In May 2014, the Financial Accounting Standards Board (FASB) issued ASU No. 2014-19, Revenue from Contracts with Customers (“the standard”). The standard is effective for annual reporting periods beginning after December 15, 2018. This means January 1, 2019 for calendar year ends. For a nonprofit with a June 30th year end, the standard will be effective July 1, 2019.
The goal of the new revenue recognition model is improved comparability of revenue recognition across all industries and between entities. The core principle of the standard is that an entity should recognize revenue to depict the transfer of promised goods or services to customers in an amount that reflects the consideration to which the entity expects to be entitled in exchange for those goods or services. The standard will not affect contributions and investment income.
Effect on Grants and Contracts
After the issuance of the standard, concerns were raised regarding characterizing grants and similar contracts with government agencies and others as reciprocal transactions (exchanges) or nonreciprocal transactions (contributions) and distinguishing between conditions and restrictions for nonreciprocal transactions.
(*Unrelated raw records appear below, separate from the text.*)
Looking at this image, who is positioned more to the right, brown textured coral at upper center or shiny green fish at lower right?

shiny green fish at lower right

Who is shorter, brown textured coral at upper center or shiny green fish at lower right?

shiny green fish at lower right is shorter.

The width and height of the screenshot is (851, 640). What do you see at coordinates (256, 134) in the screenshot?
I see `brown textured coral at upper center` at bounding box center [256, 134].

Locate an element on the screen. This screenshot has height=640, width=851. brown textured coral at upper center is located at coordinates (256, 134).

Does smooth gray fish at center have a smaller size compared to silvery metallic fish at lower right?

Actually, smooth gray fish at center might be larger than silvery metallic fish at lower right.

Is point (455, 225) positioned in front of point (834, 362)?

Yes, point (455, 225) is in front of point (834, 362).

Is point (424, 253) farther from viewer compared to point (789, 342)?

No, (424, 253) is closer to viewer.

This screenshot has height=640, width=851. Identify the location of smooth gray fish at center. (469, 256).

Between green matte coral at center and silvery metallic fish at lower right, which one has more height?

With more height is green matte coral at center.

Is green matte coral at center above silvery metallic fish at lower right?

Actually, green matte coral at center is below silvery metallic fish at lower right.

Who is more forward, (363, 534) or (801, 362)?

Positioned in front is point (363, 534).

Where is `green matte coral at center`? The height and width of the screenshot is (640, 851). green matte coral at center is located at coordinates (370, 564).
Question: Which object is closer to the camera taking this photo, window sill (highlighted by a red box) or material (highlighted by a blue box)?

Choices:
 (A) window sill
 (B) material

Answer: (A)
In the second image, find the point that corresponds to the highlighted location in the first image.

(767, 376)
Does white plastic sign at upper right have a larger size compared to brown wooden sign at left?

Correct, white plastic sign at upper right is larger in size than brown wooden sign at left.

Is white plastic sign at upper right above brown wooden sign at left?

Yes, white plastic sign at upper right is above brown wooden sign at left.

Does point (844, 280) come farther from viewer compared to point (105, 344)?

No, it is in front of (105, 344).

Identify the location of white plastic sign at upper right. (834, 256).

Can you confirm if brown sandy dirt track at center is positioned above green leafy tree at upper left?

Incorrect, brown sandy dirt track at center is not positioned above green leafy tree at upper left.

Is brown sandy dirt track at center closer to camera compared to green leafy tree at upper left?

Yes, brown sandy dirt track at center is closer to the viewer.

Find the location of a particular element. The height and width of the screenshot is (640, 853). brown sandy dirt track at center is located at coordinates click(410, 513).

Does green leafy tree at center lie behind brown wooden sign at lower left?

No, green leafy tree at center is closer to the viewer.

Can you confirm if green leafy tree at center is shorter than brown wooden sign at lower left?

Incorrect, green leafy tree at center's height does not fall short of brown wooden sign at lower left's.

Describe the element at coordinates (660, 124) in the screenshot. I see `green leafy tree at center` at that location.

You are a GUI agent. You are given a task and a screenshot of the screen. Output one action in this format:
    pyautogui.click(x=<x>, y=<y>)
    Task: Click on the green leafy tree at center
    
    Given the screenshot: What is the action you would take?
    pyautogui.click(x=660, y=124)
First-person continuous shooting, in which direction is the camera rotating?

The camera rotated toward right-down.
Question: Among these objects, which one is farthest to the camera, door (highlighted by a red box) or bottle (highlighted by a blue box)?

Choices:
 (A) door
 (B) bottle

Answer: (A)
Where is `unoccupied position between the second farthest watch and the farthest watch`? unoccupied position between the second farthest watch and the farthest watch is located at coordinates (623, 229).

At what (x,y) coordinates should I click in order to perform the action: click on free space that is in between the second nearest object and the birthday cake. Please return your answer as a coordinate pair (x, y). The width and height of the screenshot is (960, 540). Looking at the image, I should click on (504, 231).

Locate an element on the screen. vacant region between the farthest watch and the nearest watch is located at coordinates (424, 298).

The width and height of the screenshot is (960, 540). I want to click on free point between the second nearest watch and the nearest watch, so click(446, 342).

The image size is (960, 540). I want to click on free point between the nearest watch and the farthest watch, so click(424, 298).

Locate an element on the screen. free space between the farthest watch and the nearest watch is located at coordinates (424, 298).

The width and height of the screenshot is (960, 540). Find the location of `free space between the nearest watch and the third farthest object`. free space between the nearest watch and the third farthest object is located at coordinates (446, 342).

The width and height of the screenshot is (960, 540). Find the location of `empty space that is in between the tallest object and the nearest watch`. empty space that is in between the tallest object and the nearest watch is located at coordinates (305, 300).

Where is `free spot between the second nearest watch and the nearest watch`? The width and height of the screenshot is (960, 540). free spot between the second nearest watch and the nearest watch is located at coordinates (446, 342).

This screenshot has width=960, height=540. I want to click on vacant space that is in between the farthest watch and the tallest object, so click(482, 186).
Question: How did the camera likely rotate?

To improve and clarify the standard, FASB issued ASU 2018-08, Not-for-Profit Entities (Topic 958): Clarifying the Scope and Accounting Guidance for Contributions Received and Contributions Made (“the ASU”). The ASU clarifies how an entity determines whether a resource provider (ex: private foundation, government agency) is participating in an exchange transaction by evaluating if the resource provider is receiving commensurate value in return for the resources transferred. The following clarifications were also made:
- A resource provider is not synonymous with the general public. Indirect benefit received by the public as a result of the assets transferred is not equivalent to commensurate value received by the resource provider.
- Execution of a resource provider’s mission or the positive sentiment from acting as a donor would not constitute commensurate value received by a resource provider for purposes of determining whether a transfer of assets is a contribution or an exchange.
Examples of an exchange of commensurate value include when the goods or services provided directly benefit the resource provider or are for its own use and the resource provider obtains proprietary rights or other privileges (ex: patents, copyrights, or advance and exclusive knowledge of research outcomes).
If it is determined that no commensurate value was received by the resource provider, the Organization should then determine if a conditional contribution exists. If either of the following are true, this indicates a conditional contribution:
- Have conditions been placed on the resources provided?
- Is there a barrier that the Organization must overcome to be entitled to the resources or does a right of return or release of assets promised exist should the NFP fail to overcome the barrier?
This determination is important because of the difference in financial reporting for conditional vs. unconditional contributions. Conditional contributions are not recognized until the conditions have been substantially met or explicitly waived by the donor. If assets are transferred before then a liability is recognized. Unconditional contributions are recognized immediately and classified as net assets with or without donor restrictions. Thus, after determining the presence of conditions, the existence of donor-imposed restrictions, if any, is the final key point to consider.
The impact on each nonprofit organization will differ depending on various factors such as the transaction, its complexity, and the industry in which the entity operates. There is a possibility that the standard may not result in any changes in regards to the amount and timing of revenue recognition for your organization. However, it is important that you look now at your revenue streams to determine if changes are necessary.
What You Should Do to Prepare
To determine if any changes in regards to revenue recognition need to be made, it is important to be proactive and begin analyzing the overall effect of this standard on your organization.
1. Read the standard and consider attending related training courses.
2. Assign someone within your organization to become an expert and lead your staff in implementing the standard.
3. Compile a list of all revenue streams of your organization. Examples include: Memberships, sponsorships, grants, investment income, contributions, retail sales, educational services fees, tuition, fee for service.
4. Determine whether the revenue stream is within the scope of the standard. If identified as being included within the scope of the standard, apply the five-step approach outlined in the standard. For more information regarding this five-step approach, please see our Revenue Recognition Standard Guide for Not-for-Profit Organizations located at https://hawkinsashcpas.com/not-for-profit-revenue-recognition-standard/
5. If after the five-step approach it is determined that a change in revenue reporting is needed, consider the materiality of the amounts. Small amounts may not have a material impact on the financial statements and may not require an adjustment.
6.If it is determined that a change is needed consider the impact on the following:
- Revenue recognition processing within your accounting system
- Financial reporting processes and internal controls
- Technology updates or enhancements to current accounting and financial reporting
- Internal financial reporting
- Audited financial statements
- Forecasts and budgeting
- Debt covenants
- Terms in any written or oral contracts
7.Communicate any changes to the users of your financial statements and internal staff involved in the preparation of the financial statements, and provide any additional training needed.